- **Directions**: Leave out the pictures and copy each record below exactly.

(Supplied data begins)

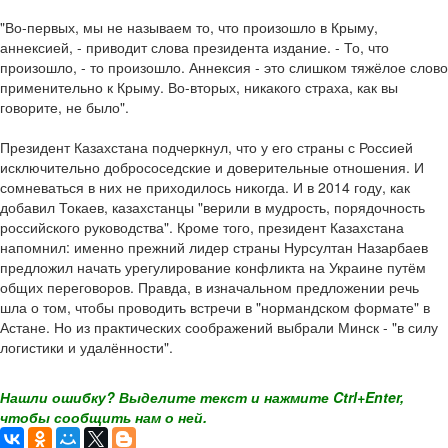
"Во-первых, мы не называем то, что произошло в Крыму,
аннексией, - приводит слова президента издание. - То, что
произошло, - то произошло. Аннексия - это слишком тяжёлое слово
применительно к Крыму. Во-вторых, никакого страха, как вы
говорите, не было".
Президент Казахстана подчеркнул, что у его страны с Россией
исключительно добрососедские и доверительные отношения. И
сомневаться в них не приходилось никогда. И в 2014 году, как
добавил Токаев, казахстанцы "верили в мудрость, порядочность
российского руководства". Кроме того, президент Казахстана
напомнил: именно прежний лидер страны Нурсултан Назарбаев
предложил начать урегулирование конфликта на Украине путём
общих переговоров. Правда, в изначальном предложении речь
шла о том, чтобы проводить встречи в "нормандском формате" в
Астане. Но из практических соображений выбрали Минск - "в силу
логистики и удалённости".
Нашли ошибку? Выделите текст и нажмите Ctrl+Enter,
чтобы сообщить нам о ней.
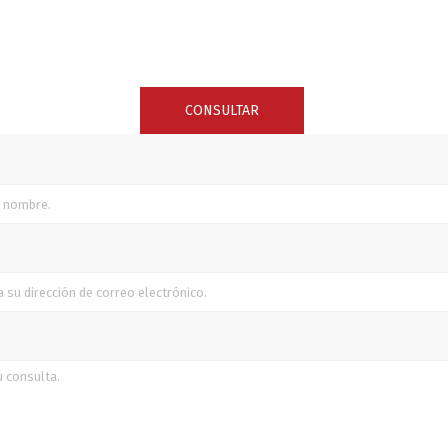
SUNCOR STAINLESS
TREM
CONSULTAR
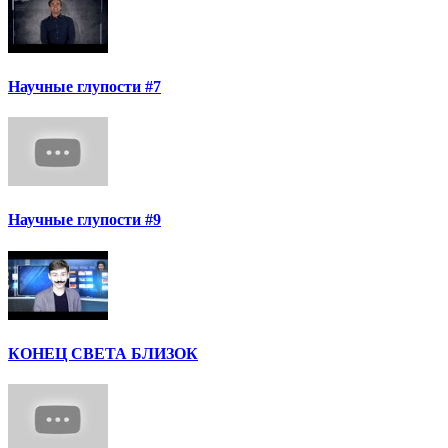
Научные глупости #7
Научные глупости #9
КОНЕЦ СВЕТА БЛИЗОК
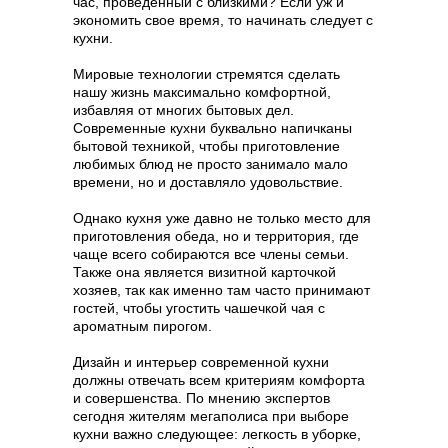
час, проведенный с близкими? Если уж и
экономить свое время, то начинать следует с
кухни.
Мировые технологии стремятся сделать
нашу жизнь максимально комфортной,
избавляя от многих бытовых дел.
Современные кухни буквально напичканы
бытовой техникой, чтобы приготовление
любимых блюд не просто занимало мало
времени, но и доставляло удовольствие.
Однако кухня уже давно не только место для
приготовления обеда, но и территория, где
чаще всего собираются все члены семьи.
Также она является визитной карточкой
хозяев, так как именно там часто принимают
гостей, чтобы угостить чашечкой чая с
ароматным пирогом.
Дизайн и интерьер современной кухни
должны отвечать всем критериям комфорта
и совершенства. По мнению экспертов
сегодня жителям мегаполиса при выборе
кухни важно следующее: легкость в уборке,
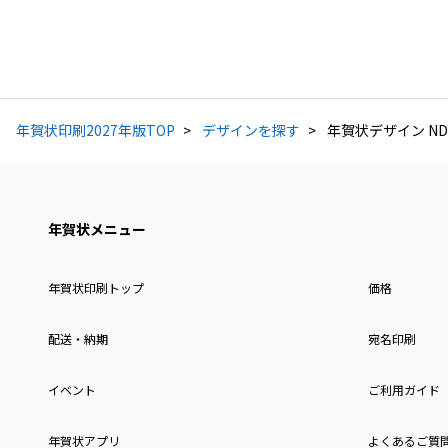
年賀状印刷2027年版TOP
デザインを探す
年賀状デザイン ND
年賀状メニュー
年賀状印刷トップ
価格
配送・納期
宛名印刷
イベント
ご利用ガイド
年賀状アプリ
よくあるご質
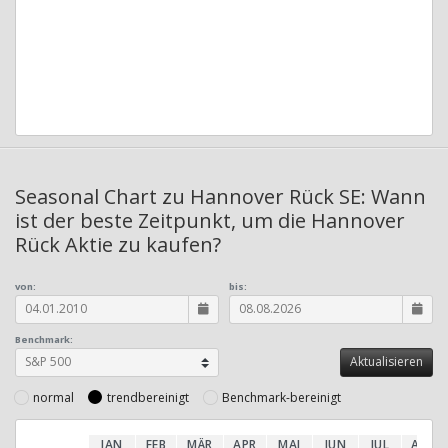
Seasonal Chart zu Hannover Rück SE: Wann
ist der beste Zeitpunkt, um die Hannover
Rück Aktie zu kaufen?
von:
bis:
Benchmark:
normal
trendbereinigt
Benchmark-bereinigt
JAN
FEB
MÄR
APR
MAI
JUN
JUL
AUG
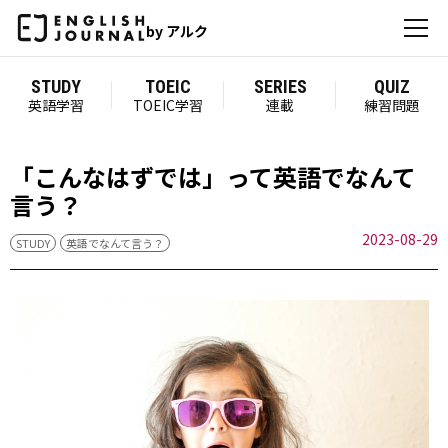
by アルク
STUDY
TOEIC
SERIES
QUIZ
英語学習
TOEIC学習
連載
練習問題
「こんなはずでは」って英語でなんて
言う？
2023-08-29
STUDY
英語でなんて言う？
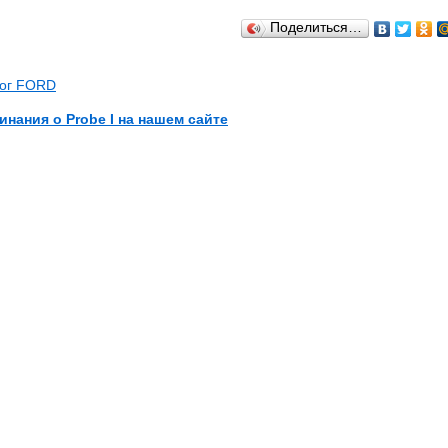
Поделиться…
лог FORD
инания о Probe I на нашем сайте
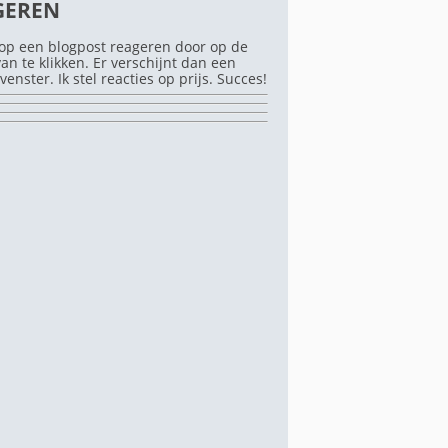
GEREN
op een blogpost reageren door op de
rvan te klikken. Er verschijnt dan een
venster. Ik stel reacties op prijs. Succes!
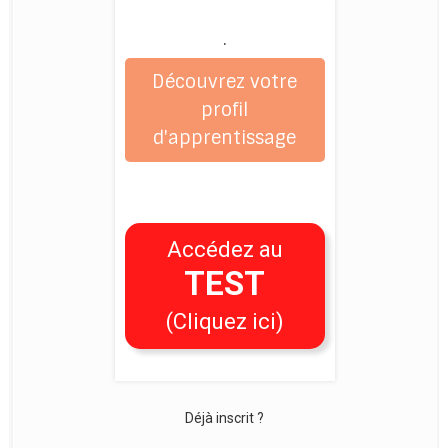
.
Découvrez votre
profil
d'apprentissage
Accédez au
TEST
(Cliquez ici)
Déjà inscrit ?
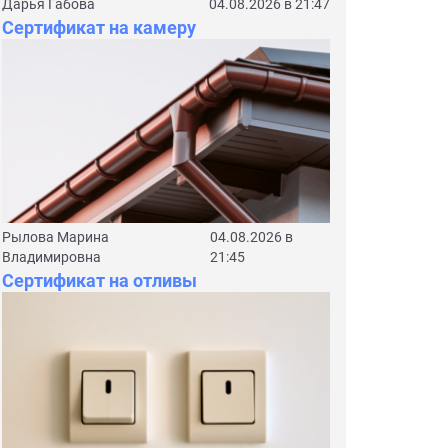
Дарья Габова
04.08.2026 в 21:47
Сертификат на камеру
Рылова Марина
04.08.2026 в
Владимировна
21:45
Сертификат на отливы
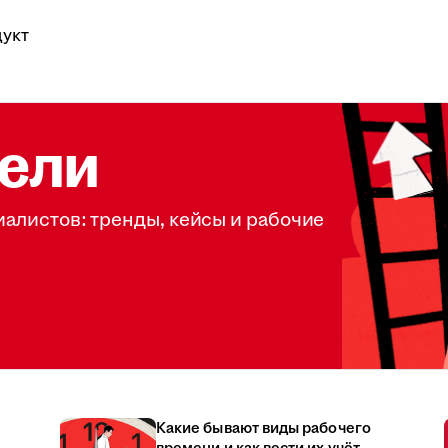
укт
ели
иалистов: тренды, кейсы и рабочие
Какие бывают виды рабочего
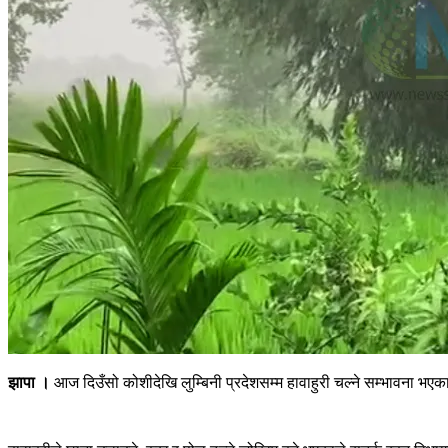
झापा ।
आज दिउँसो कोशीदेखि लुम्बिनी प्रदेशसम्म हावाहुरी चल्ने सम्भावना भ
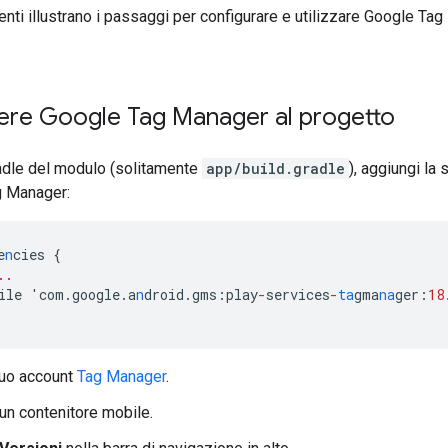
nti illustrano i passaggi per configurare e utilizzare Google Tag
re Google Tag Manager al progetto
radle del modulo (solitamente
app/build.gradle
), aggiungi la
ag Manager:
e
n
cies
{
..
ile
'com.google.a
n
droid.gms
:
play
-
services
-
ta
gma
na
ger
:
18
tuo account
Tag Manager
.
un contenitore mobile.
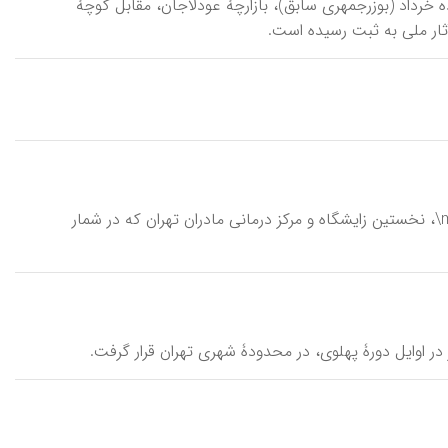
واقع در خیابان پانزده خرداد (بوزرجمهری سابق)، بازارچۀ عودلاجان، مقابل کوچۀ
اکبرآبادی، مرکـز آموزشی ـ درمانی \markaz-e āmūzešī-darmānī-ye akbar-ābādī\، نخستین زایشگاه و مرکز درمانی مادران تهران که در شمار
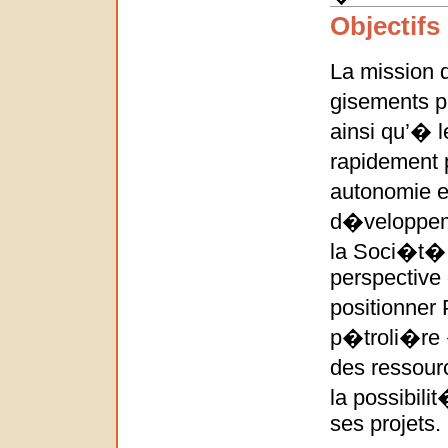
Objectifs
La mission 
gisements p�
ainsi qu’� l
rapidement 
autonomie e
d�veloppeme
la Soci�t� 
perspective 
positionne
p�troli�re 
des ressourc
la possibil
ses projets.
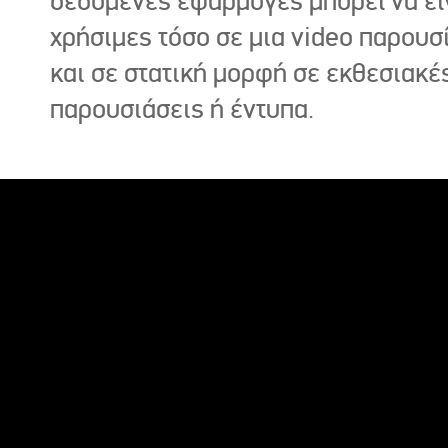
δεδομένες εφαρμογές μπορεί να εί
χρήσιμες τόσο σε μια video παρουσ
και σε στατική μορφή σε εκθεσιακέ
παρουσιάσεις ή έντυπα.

(Supplied data ends)

- **Solution to this task**:
"Во-первых, мы не называем то, что произошло в Крыму,
аннексией, - приводит слова президента издание. - То, что
произошло, - то произошло. Аннексия - это слишком тяжёлое слово
применительно к Крыму. Во-вторых, никакого страха, как вы
говорите, не было".
Президент Казахстана подчеркнул, что у его страны с Россией
исключительно добрососедские и доверительные отношения. И
сомневаться в них не приходилось никогда. И в 2014 году, как
добавил Токаев, казахстанцы "верили в мудрость, порядочность
российского руководства". Кроме того, президент Казахстана
напомнил: именно прежний лидер страны Нурсултан Назарбаев
предложил начать урегулирование конфликта на Украине путём
общих переговоров. Правда, в изначальном предложении речь
шла о том, чтобы проводить встречи в "нормандском формате" в
Астане. Но из практических соображений выбрали Минск - "в силу
логистики и удалённости".
Нашли ошибку? Выделите текст и нажмите Ctrl+Enter,
чтобы сообщить нам о ней.
SUNCOR STAINLESS
TREM
CONSULTAR
Научные глупости #7
Научные глупости #9
КОНЕЦ СВЕТА БЛИЗОК
час, проведенный с близкими? Если уж и
экономить свое время, то начинать следует с
кухни.
Мировые технологии стремятся сделать
нашу жизнь максимально комфортной,
избавляя от многих бытовых дел.
Современные кухни буквально напичканы
бытовой техникой, чтобы приготовление
любимых блюд не просто занимало мало
времени, но и доставляло удовольствие.
Однако кухня уже давно не только место для
приготовления обеда, но и территория, где
чаще всего собираются все члены семьи.
Также она является визитной карточкой
хозяев, так как именно там часто принимают
гостей, чтобы угостить чашечкой чая с
ароматным пирогом.
Дизайн и интерьер современной кухни
должны отвечать всем критериям комфорта
и совершенства. По мнению экспертов
сегодня жителям мегаполиса при выборе
кухни важно следующее: легкость в уборке,
年賀状印刷2027年版TOP
デザインを探す
年賀状デザイン ND
年賀状メニュー
年賀状印刷トップ
価格
配送・納期
宛名印刷
イベント
ご利用ガイド
年賀状アプリ
よくあるご質
Seasonal Chart zu Hannover Rück SE: Wann
ist der beste Zeitpunkt, um die Hannover
Rück Aktie zu kaufen?
von:
bis:
Benchmark:
normal
trendbereinigt
Benchmark-bereinigt
JAN
FEB
MÄR
APR
MAI
JUN
JUL
AUG
by アルク
STUDY
TOEIC
SERIES
QUIZ
英語学習
TOEIC学習
連載
練習問題
「こんなはずでは」って英語でなんて
言う？
2023-08-29
STUDY
英語でなんて言う？
Поделиться…
лог FORD
инания о Probe I на нашем сайте
GEREN
op een blogpost reageren door op de
rvan te klikken. Er verschijnt dan een
venster. Ik stel reacties op prijs. Succes!
.
Découvrez votre
profil
d'apprentissage
Accédez au
TEST
(Cliquez ici)
Déjà inscrit ?
Дарья Габова
04.08.2026 в 21:47
Сертификат на камеру
Рылова Марина
04.08.2026 в
Владимировна
21:45
Сертификат на отливы
укт
ели
иалистов: тренды, кейсы и рабочие
Какие бывают виды рабочего
झापा ।
आज दिउँसो कोशीदेखि लुम्बिनी प्रदेशसम्म हावाहुरी चल्ने सम्भावना भ
nti illustrano i passaggi per configurare e utilizzare Google Tag
re Google Tag Manager al progetto
radle del modulo (solitamente
app/build.gradle
), aggiungi la
ag Manager:
e
n
cies
{
..
ile
'com.google.a
n
droid.gms
:
play
-
services
-
ta
gma
na
ger
:
18
tuo account
Tag Manager
.
un contenitore mobile.
واقع در خیابان پانزده خرداد (بوزرجمهری سابق)، بازارچۀ عودلاجان، مقابل کوچۀ
اکبرآبادی، مرکـز آموزشی ـ درمانی \markaz-e āmūzešī-darmānī-ye akbar-ābādī\، نخستین زایشگاه و مرکز درمانی مادران تهران که در شمار
Objectifs
La mission 
gisements p�
ainsi qu’� l
rapidement 
autonomie e
d�veloppeme
la Soci�t� 
perspective 
positionne
p�troli�re 
des ressourc
la possibil
ses projets.
δεδομένες εφαρμογές μπορεί να εί
χρήσιμες τόσο σε μια video παρουσ
και σε στατική μορφή σε εκθεσιακέ
παρουσιάσεις ή έντυπα.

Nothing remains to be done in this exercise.